▸ Document layout detection data
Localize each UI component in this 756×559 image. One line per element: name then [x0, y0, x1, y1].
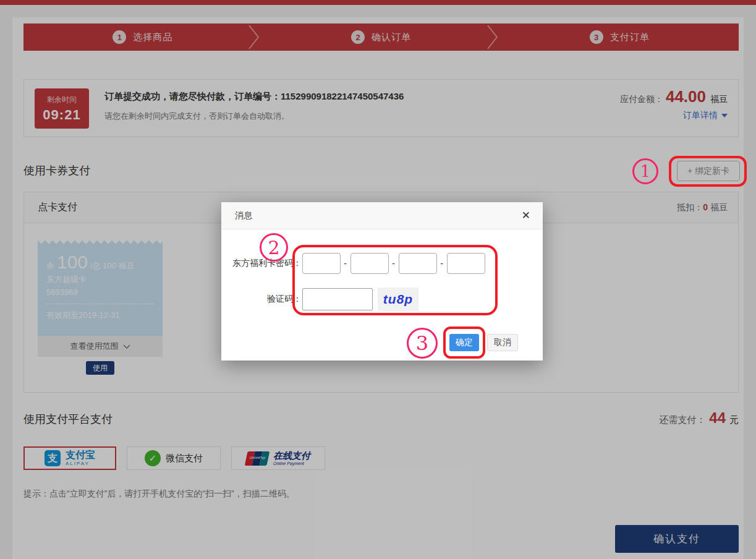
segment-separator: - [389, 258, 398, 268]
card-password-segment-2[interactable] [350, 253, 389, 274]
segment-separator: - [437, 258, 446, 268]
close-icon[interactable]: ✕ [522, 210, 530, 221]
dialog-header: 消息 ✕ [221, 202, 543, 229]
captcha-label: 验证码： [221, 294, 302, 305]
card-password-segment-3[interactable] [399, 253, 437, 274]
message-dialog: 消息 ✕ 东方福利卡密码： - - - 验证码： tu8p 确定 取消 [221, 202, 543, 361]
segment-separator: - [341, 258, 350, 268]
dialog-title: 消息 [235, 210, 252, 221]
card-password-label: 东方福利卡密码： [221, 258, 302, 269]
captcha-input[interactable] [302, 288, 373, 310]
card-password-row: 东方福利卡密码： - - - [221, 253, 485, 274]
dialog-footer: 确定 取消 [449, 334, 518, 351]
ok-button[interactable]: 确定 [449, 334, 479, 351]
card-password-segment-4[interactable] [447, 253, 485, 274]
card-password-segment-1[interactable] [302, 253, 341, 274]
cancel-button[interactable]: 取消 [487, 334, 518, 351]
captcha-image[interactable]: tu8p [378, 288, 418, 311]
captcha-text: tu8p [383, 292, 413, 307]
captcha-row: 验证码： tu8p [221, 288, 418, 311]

▸ What you need to do
What lines in the data include the string "button"? Copy each one.

▸ Response box
ok-button[interactable]: 确定 [449, 334, 479, 351]
cancel-button[interactable]: 取消 [487, 334, 518, 351]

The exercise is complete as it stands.